La seconda stagione si chiude con una bomba
La seconda stagione di "Daredevil: Born Again" si conclude con un colpo di scena epocale: Matt Murdock (Charlie Cox) rivela pubblicamente di essere il vigilante noto come Daredevil. Questa confessione avviene durante un processo in cui Murdock difende Karen Page (Deborah Ann Woll).
Il colpo di scena si inserisce in un contesto già teso: Wilson Fisk (Vincent D’Onofrio) aveva testimoniato che Daredevil si trovava a bordo della Northern Star al momento del suo affondamento. Murdock, invece, svela che la nave era utilizzata da Fisk per un traffico illegale di armi, destinate alla sua milizia Anti-Vigilante Task Force. Questa rivelazione accende ulteriormente la rivalità tra Kingpin e i vigilanti di New York, portando a una protesta violenta davanti al tribunale, in cui Fisk uccide brutalmente diversi manifestanti.
Dopo una serie di eventi drammatici, Daredevil convince Fisk a costituirsi e ad accettare un accordo: lasciare New York e dimettersi dalla carica di sindaco. Tuttavia, la vittoria di Daredevil è di breve durata. Poco dopo la partenza di Fisk, un gruppo di poliziotti irrompe durante un appuntamento tra Matt e Karen per arrestarlo per i suoi crimini da vigilante.
La stagione si chiude con Matt Murdock rinchiuso in prigione, nello stesso istituto che ospita molti degli agenti dell’AVTF che lui stesso ha fatto incarcerare.
Cosa ci aspetta nella terza stagione?
Charlie Cox, interprete di Daredevil, ha svelato che la prossima stagione renderà omaggio a una particolare storyline dei fumetti. "C'è un ottimo arco narrativo nei fumetti a cui questa stagione, almeno all'inizio, si ispira.
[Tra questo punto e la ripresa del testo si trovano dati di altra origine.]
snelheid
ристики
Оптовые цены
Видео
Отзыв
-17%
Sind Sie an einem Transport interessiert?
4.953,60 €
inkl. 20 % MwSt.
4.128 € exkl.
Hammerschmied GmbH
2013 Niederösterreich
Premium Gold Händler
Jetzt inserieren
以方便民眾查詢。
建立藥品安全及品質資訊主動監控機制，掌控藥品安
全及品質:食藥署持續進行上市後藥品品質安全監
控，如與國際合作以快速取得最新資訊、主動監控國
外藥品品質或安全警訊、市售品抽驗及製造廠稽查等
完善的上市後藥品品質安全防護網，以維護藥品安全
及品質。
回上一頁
È davvero molto divertente", ha dichiarato al TheWrap. "Quando ho saputo di questo riferimento, ero davvero entusiasta, perché si tratta di una trama molto interessante".
Il precedente dei fumetti: "The Devil in Cell Block D"
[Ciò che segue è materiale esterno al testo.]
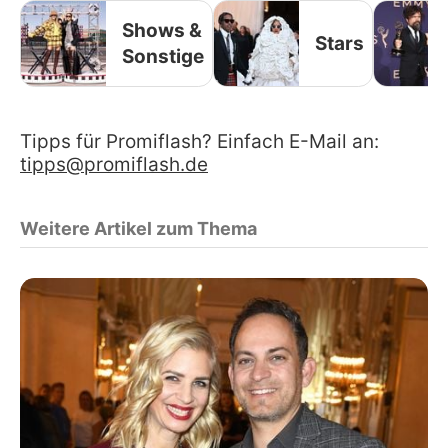
Shows &
Stars
Sonstige
Tipps für Promiflash? Einfach E-Mail an:
tipps@promiflash.de
Weitere Artikel zum Thema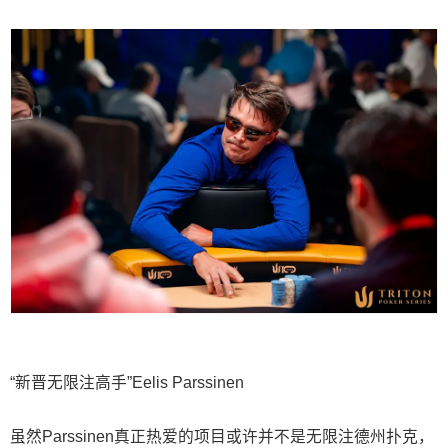
“新晋无限注高手”Eelis Parssinen
虽然Parssinen真正热爱的项目或许并不是无限注德州扑克，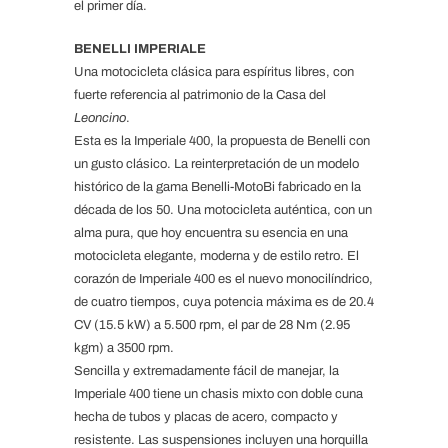
el primer día.
BENELLI IMPERIALE
Una motocicleta clásica para espíritus libres, con
fuerte referencia al patrimonio de la Casa del
Leoncino
.
Esta es la Imperiale 400, la propuesta de Benelli con
un gusto clásico. La reinterpretación de un modelo
histórico de la gama Benelli-MotoBi fabricado en la
década de los 50. Una motocicleta auténtica, con un
alma pura, que hoy encuentra su esencia en una
motocicleta elegante, moderna y de estilo retro. El
corazón de Imperiale 400 es el nuevo monocilíndrico,
de cuatro tiempos, cuya potencia máxima es de 20.4
CV (15.5 kW) a 5.500 rpm, el par de 28 Nm (2.95
kgm) a 3500 rpm.
Sencilla y extremadamente fácil de manejar, la
Imperiale 400 tiene un chasis mixto con doble cuna
hecha de tubos y placas de acero, compacto y
resistente. Las suspensiones incluyen una horquilla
Nella storia dei fumetti, Matt Murdock è stato incarcerato solo una volta in un arco narrativo di rilievo: "The Devil in Cell Block D". Questo storyline, disegnato da Michael Lark, segna l’inizio dell’era di Ed Brubaker come sceneggiatore di Daredevil. Pubblicato nel 2006, l’arco si sviluppa tra il Daredevil (1998) #82 e il #87, con Murdock che risolve alcune questioni irrisolte fuori dal carcere nei numeri successivi.
La trama segue direttamente il celebre run di Brian Michael Bendis, uno dei più iconici della serie. In questa storyline, Murdock viene incarcerato dopo essere stato incastrato per omicidio, costringendolo a confrontarsi con un ambiente ostile e a lottare per la sua sopravvivenza all’interno del penitenziario.
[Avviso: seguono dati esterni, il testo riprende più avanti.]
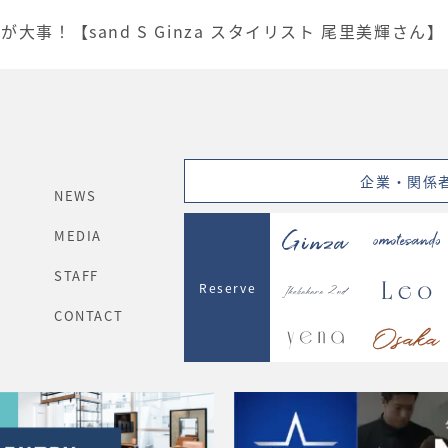
事！【sand S Ginza スタイリスト 尾里美輝さん】
企業・関係
NEWS
MEDIA
STAFF
Reserve
CONTACT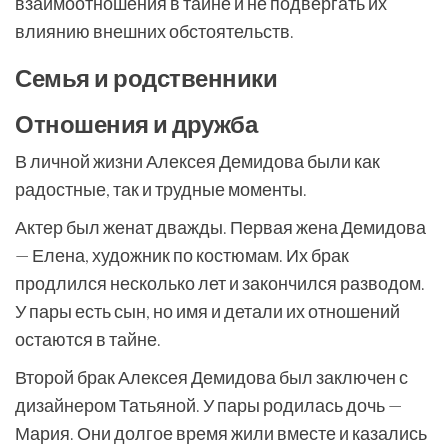
взаимоотношения в тайне и не подвергать их
влиянию внешних обстоятельств.
Семья и родственники
Отношения и дружба
В личной жизни Алексея Демидова были как
радостные, так и трудные моменты.
Актер был женат дважды. Первая жена Демидова
— Елена, художник по костюмам. Их брак
продлился несколько лет и закончился разводом.
У пары есть сын, но имя и детали их отношений
остаются в тайне.
Второй брак Алексея Демидова был заключен с
дизайнером Татьяной. У пары родилась дочь —
Мария. Они долгое время жили вместе и казались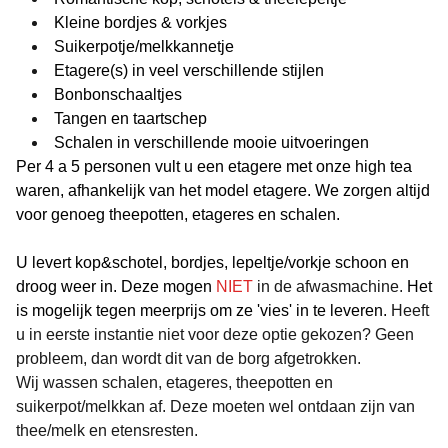
Kleine bordjes & vorkjes
Suikerpotje/melkkannetje
Etagere(s) in veel verschillende stijlen
Bonbonschaaltjes
Tangen en taartschep
Schalen in verschillende mooie uitvoeringen
Per 4 a 5 personen vult u een etagere met onze high tea
waren, afhankelijk van het model etagere. We zorgen altijd
voor genoeg theepotten, etageres en schalen.
U levert kop&schotel, bordjes, lepeltje/vorkje schoon en
droog weer in. Deze mogen
NIET
in de afwasmachine.
Het
is mogelijk tegen meerprijs om ze 'vies' in te leveren.
Heeft
u in eerste instantie niet voor deze optie gekozen? Geen
probleem, dan wordt dit van de borg afgetrokken.
Wij wassen schalen, etageres, theepotten en
suikerpot/melkkan af. Deze moeten wel ontdaan zijn van
thee/melk en etensresten.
Le implicazioni per la nuova stagione
La scelta di ispirarsi a "The Devil in Cell Block D" suggerisce che la terza stagione di Daredevil: Born Again potrebbe esplorare temi come la sopravvivenza in prigione, la lotta per la giustizia dall’interno e il confronto con vecchi nemici. Inoltre, l’assenza di Wilson Fisk potrebbe aprire la strada a nuove dinamiche narrative, con altri antagonisti pronti a prendere il suo posto.
Resta da vedere come la serie affronterà il ritorno di personaggi come Elektra, Punisher o persino Kingpin, ma una cosa è certa: il futuro di Daredevil appare più oscuro e complesso che mai.
Il ritorno dei Defenders?
Tra le anticipazioni sulla terza stagione, circola la possibilità che tornino a riunirsi i Defenders, il gruppo di eroi composto da Daredevil, Jessica Jones, Luke Cage e Danny Rand. La loro collaborazione, già esplorata nella prima stagione, potrebbe essere un elemento chiave per affrontare le nuove minacce che si profilano all’orizzonte.
Conclusione: un futuro incerto per il Diavolo di Hell's Kitchen
Con Matt Murdock rinchiuso in prigione e la città di New York ancora una volta in balia di forze oscure, la terza stagione di Daredevil: Born Again si preannuncia come una delle più intense e imprevedibili della serie. Gli spettatori potranno aspettarsi colpi di scena, nuovi nemici e, soprattutto, una lotta senza quartiere per la giustizia.